> _WHAT IS NEEDED_: The records below need to be repeated exactly, though not their pictures.

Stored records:
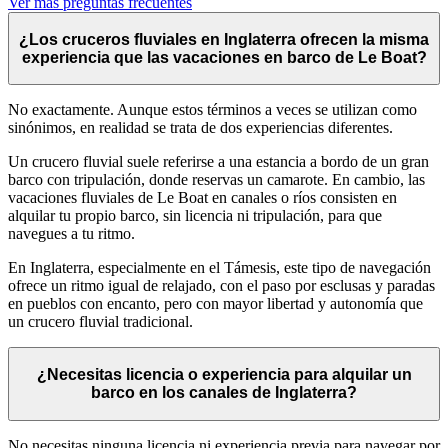
Ver más preguntas frecuentes
¿Los cruceros fluviales en Inglaterra ofrecen la misma
experiencia que las vacaciones en barco de Le Boat?
No exactamente. Aunque estos términos a veces se utilizan como
sinónimos, en realidad se trata de dos experiencias diferentes.
Un crucero fluvial suele referirse a una estancia a bordo de un gran
barco con tripulación, donde reservas un camarote. En cambio, las
vacaciones fluviales de Le Boat en canales o ríos consisten en
alquilar tu propio barco, sin licencia ni tripulación, para que
navegues a tu ritmo.
En Inglaterra, especialmente en el Támesis, este tipo de navegación
ofrece un ritmo igual de relajado, con el paso por esclusas y paradas
en pueblos con encanto, pero con mayor libertad y autonomía que
un crucero fluvial tradicional.
¿Necesitas licencia o experiencia para alquilar un
barco en los canales de Inglaterra?
No necesitas ninguna licencia ni experiencia previa para navegar por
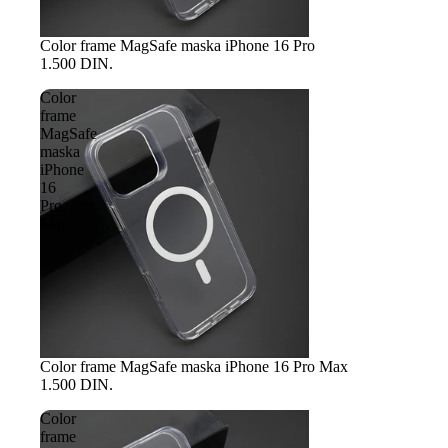
Color frame MagSafe maska iPhone 16 Pro
1.500 DIN.
Color
frame
MagSafe
maska
iPhone
16
Pro
Max
Color frame MagSafe maska iPhone 16 Pro Max
1.500 DIN.
Color
frame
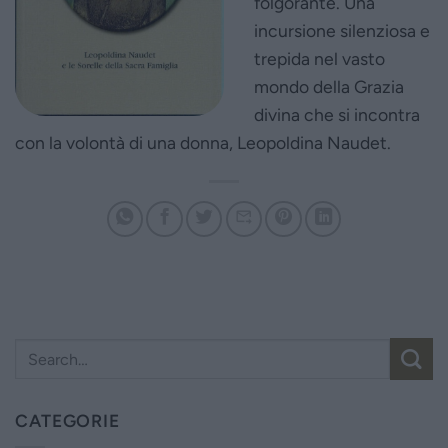
folgorante. Una
incursione silenziosa e
trepida nel vasto
mondo della Grazia
divina che si incontra
con la volontà di una donna, Leopoldina Naudet.
CATEGORIE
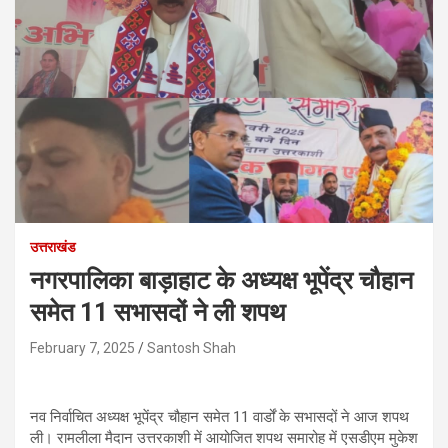
उत्तराखंड
नगरपालिका बाड़ाहाट के अध्यक्ष भूपेंद्र चौहान
समेत 11 सभासदों ने ली शपथ
February 7, 2025
Santosh Shah
नव निर्वाचित अध्यक्ष भूपेंद्र चौहान समेत 11 वार्डों के सभासदों ने आज शपथ
ली। रामलीला मैदान उत्तरकाशी में आयोजित शपथ समारोह में एसडीएम मुकेश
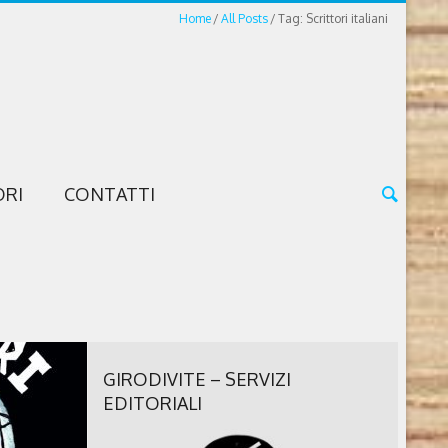
Home
All Posts
Tag: Scrittori italiani
ORI
CONTATTI
GIRODIVITE – SERVIZI
EDITORIALI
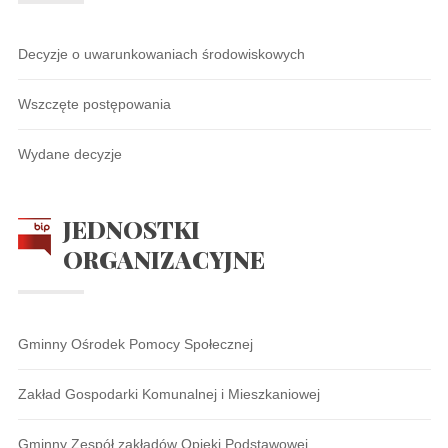
Decyzje o uwarunkowaniach środowiskowych
Wszczęte postępowania
Wydane decyzje
JEDNOSTKI
ORGANIZACYJNE
Gminny Ośrodek Pomocy Społecznej
Zakład Gospodarki Komunalnej i Mieszkaniowej
Gminny Zespół zakładów Opieki Podstawowej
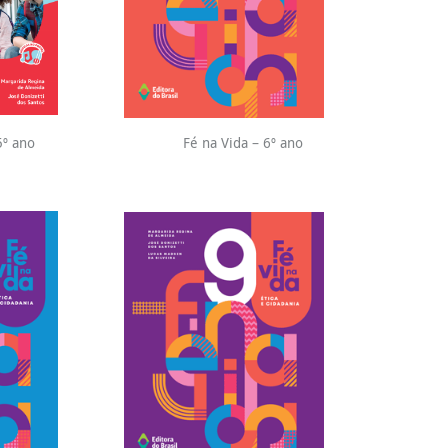
5º ano
Fé na Vida – 6º ano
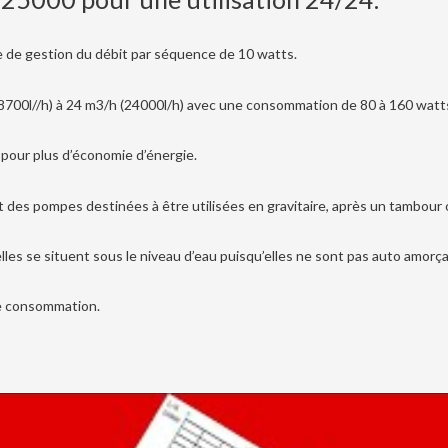
 de gestion du débit par séquence de 10 watts.
18700l//h) à 24 m3/h (24000l/h) avec une consommation de 80 à 160 wat
 pour plus d’économie d’énergie.
es pompes destinées à être utilisées en gravitaire, après un tambour ou 
les se situent sous le niveau d’eau puisqu’elles ne sont pas auto amorç
 de consommation.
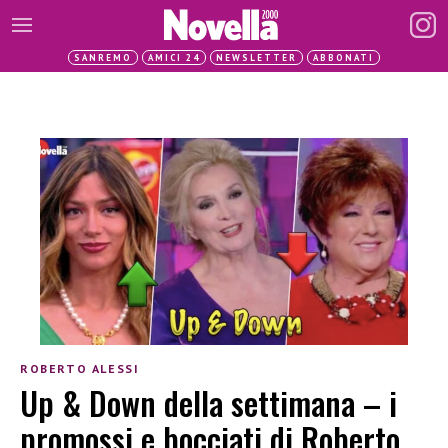
SANREMO
AMICI 24
NEWSLETTER
ABBONATI
ROBERTO ALESSI
Up & Down della settimana – i
promossi e bocciati di Roberto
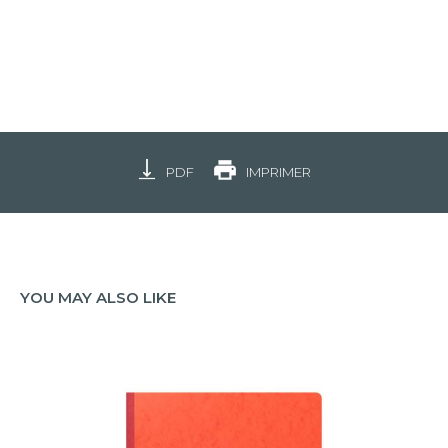
PDF
IMPRIMER
YOU MAY ALSO LIKE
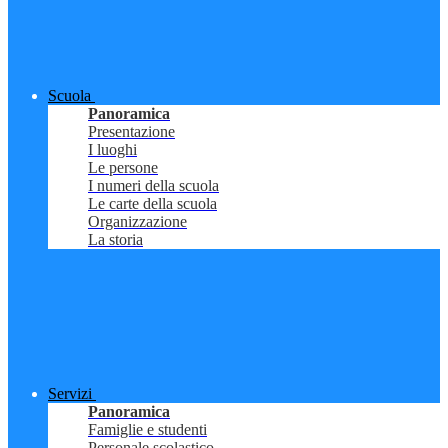
Scuola
Panoramica
Presentazione
I luoghi
Le persone
I numeri della scuola
Le carte della scuola
Organizzazione
La storia
Servizi
Panoramica
Famiglie e studenti
Personale scolastico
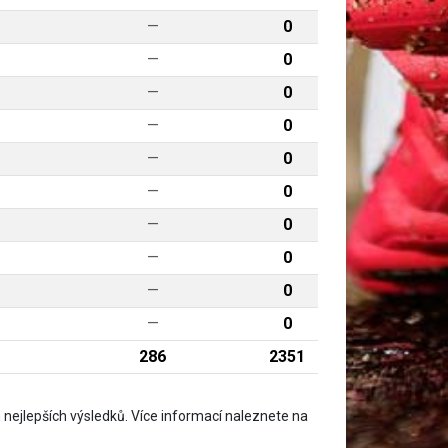
—
0
—
0
—
0
—
0
—
0
—
0
—
0
—
0
—
0
—
0
286
2351
nejlepších výsledků. Více informací naleznete na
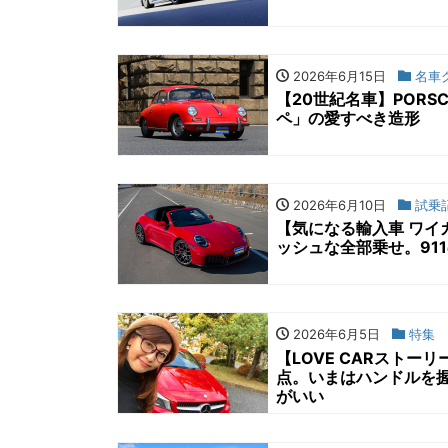
2026年6月15日
名車
【20世紀名車】PORS
ペ」の愛すべき造形
2026年6月10日
試乗
【気になる輸入車 ワイ
ッシュな全部乗せ。91
2026年6月5日
特集
【LOVE CARストー
点。いまはハンドルを
がいい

> _EXERCISE ANSWER_:
Ver más preguntas frecuentes
¿Los cruceros fluviales en Inglaterra ofrecen la misma
experiencia que las vacaciones en barco de Le Boat?
No exactamente. Aunque estos términos a veces se utilizan como
sinónimos, en realidad se trata de dos experiencias diferentes.
Un crucero fluvial suele referirse a una estancia a bordo de un gran
barco con tripulación, donde reservas un camarote. En cambio, las
vacaciones fluviales de Le Boat en canales o ríos consisten en
alquilar tu propio barco, sin licencia ni tripulación, para que
navegues a tu ritmo.
En Inglaterra, especialmente en el Támesis, este tipo de navegación
ofrece un ritmo igual de relajado, con el paso por esclusas y paradas
en pueblos con encanto, pero con mayor libertad y autonomía que
un crucero fluvial tradicional.
¿Necesitas licencia o experiencia para alquilar un
barco en los canales de Inglaterra?
No necesitas ninguna licencia ni experiencia previa para navegar por
Color frame MagSafe maska iPhone 16 Pro
1.500 DIN.
Color
frame
MagSafe
maska
iPhone
16
Pro
Max
Color frame MagSafe maska iPhone 16 Pro Max
1.500 DIN.
Color
frame
folgorante. Una
incursione silenziosa e
trepida nel vasto
mondo della Grazia
divina che si incontra
con la volontà di una donna, Leopoldina Naudet.
CATEGORIE
उत्तराखंड
नगरपालिका बाड़ाहाट के अध्यक्ष भूपेंद्र चौहान
समेत 11 सभासदों ने ली शपथ
February 7, 2025
Santosh Shah
नव निर्वाचित अध्यक्ष भूपेंद्र चौहान समेत 11 वार्डों के सभासदों ने आज शपथ
ली। रामलीला मैदान उत्तरकाशी में आयोजित शपथ समारोह में एसडीएम मुकेश
Home
All Posts
Tag: Scrittori italiani
ORI
CONTATTI
GIRODIVITE – SERVIZI
EDITORIALI
Decyzje o uwarunkowaniach środowiskowych
Wszczęte postępowania
Wydane decyzje
JEDNOSTKI
ORGANIZACYJNE
Gminny Ośrodek Pomocy Społecznej
Zakład Gospodarki Komunalnej i Mieszkaniowej
Gminny Zespół zakładów Opieki Podstawowej
5º ano
Fé na Vida – 6º ano
 de gestion du débit par séquence de 10 watts.
18700l//h) à 24 m3/h (24000l/h) avec une consommation de 80 à 160 wat
 pour plus d’économie d’énergie.
es pompes destinées à être utilisées en gravitaire, après un tambour ou 
les se situent sous le niveau d’eau puisqu’elles ne sont pas auto amorç
 de consommation.
SANREMO
AMICI 24
NEWSLETTER
ABBONATI
ROBERTO ALESSI
Up & Down della settimana – i
promossi e bocciati di Roberto
PDF
IMPRIMER
YOU MAY ALSO LIKE
Scuola
Panoramica
Presentazione
I luoghi
Le persone
I numeri della scuola
Le carte della scuola
Organizzazione
La storia
Servizi
Panoramica
Famiglie e studenti
Personale scolastico
—
0
—
0
—
0
—
0
—
0
—
0
—
0
—
0
—
0
—
0
286
2351
nejlepších výsledků. Více informací naleznete na
2026年6月15日
名車
【20世紀名車】PORS
ペ」の愛すべき造形
2026年6月10日
試乗
【気になる輸入車 ワイ
ッシュな全部乗せ。91
2026年6月5日
特集
【LOVE CARストー
点。いまはハンドルを
がいい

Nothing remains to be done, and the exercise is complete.